The next Mazda rotary-engined sports car is likely to arrive with a pure combustion engine instead of relying on electrification, a senior company source has suggested.
The Japanese manufacturer showed its RX-Vision concept sports car at its Los Angeles Auto Show preview event - and a production version of the vehicle is still said to be hanging in the balance as Mazda gears up towards its centenary celebrations in 2020.
However, while the firm’s head of R&D Kiyoshi Fujiwara admitted that several challenges remain before the long-awaited successor to the RX-7 and RX-8 can be given the green light, he acknowledged that a rotary engine development team is still active.
• Mazda RX-Vision could preview new RX-7
“It is a small group of engineers still working, but they are still working,” Fujiwara told Auto Express, before revealing that there are “more than 10 staff and fewer than one hundred” committed to rotary development. “The things standing in the way are both the business case and the technical challenges - but I am optimistic that a solution for the technical challenges can be found.

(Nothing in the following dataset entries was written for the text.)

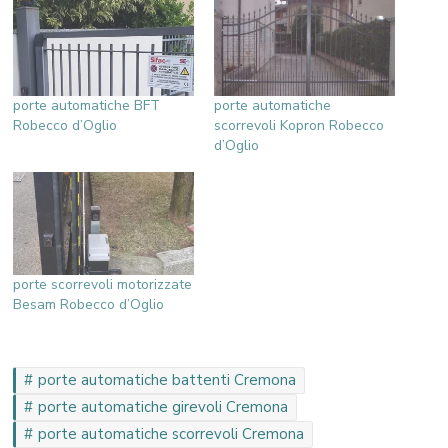
porte automatiche BFT
porte automatiche
Robecco d’Oglio
scorrevoli Kopron Robecco
d’Oglio
porte scorrevoli motorizzate
Besam Robecco d’Oglio
porte automatiche battenti Cremona
porte automatiche girevoli Cremona
porte automatiche scorrevoli Cremona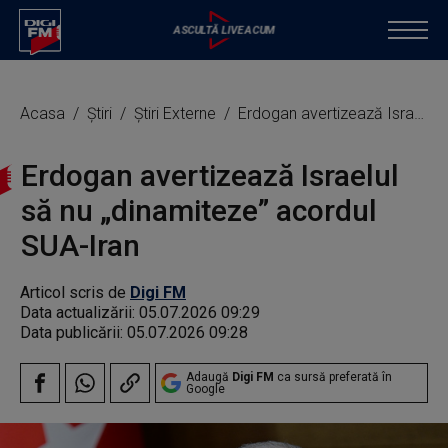
Acasa
Știri
Știri Externe
Erdogan avertizează Israelul să nu „dinamiteze” acordul SUA-Iran
Erdogan avertizează Israelul
să nu „dinamiteze” acordul
SUA-Iran
Articol scris de
Digi FM
Data actualizării:
05.07.2026 09:29
Data publicării:
05.07.2026 09:28
Adaugă
Digi FM
ca sursă preferată în
Google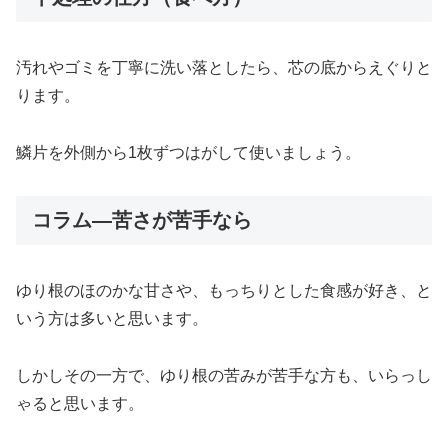
汚れやゴミを丁寧に洗い落としたら、芯の底からえぐりと
ります。
鱗片を外側から1枚ずつはがして使いましょう。
コラム―苦さが苦手なら
ゆり根のほのかな甘さや、もっちりとした食感が好き、と
いう方は多いと思います。
しかしその一方で、ゆり根の苦みが苦手な方も、いらっし
ゃると思います。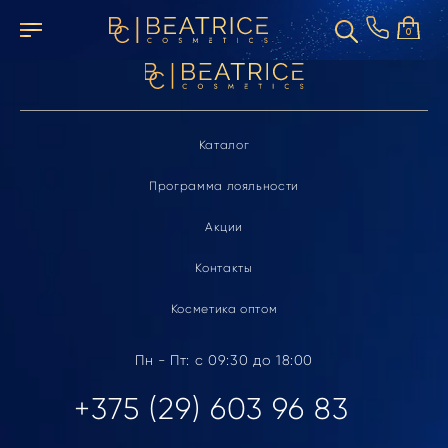
Элемент не найден
0
Каталог
Программа лояльности
Акции
Контакты
Косметика оптом
Пн - Пт: с 09:30 до 18:00
+375 (29) 603 96 83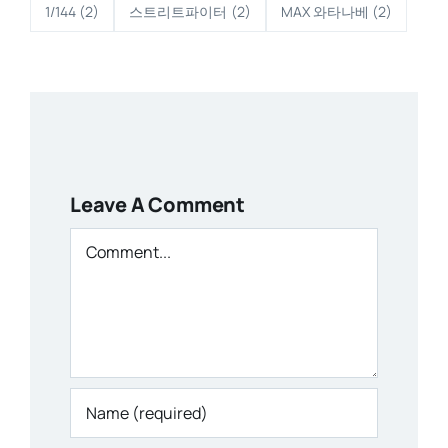
1/144
(2)
스트리트파이터
(2)
MAX 와타나베
(2)
Leave A Comment
Comment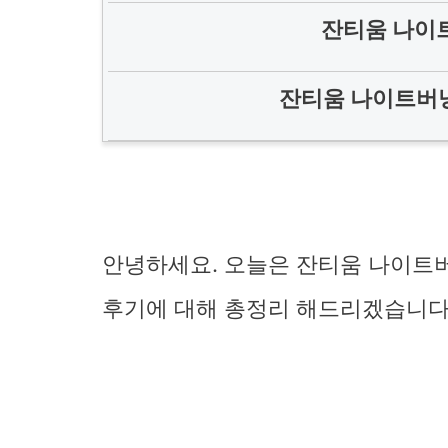
잔티움 나이
잔티움 나이트버닝
안녕하세요. 오늘은 잔티움 나이트
후기에 대해 총정리 해드리겠습니다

“We have had significant challenges as a business even five years ago and there are debts from the past 30 or 40 years that need to be overcome, but if cars like the new CX-5 are successful then a production version of the RX-Vision could be a possibility. So you can see that CX-5 is extremely important.”

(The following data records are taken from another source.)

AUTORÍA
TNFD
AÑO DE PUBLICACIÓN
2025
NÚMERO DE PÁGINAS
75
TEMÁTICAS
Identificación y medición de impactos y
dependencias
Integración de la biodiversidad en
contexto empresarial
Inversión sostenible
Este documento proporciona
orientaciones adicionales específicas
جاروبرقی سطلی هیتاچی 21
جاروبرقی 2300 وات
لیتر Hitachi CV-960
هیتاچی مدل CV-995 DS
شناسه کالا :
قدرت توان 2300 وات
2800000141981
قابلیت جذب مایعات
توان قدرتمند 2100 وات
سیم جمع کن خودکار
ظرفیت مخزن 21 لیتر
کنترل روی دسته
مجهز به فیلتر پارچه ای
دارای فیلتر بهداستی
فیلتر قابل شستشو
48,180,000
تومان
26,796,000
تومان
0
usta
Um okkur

When asked if one of the potential solutions on rotary tech could be electrification, Fujiwara said, “All of our other internal combustion engines will have to have some form of electrification at some point - mild hybrid or 48-volt electrics” he said. “So yes, that type of technology could be in rotary engines in the future.”
“However, I believe I would like to introduce the new rotary engine without electrification,” he said, “because I think that is what the rotary engine fans will want.”
One other potential product strategy could be for the production RX-Vision to arrive in 2020 with a new generation of rotary engine, and then for a higher-performance version to overcome the technology’s inherit torque deficit by using 48V-based electric turbochargers.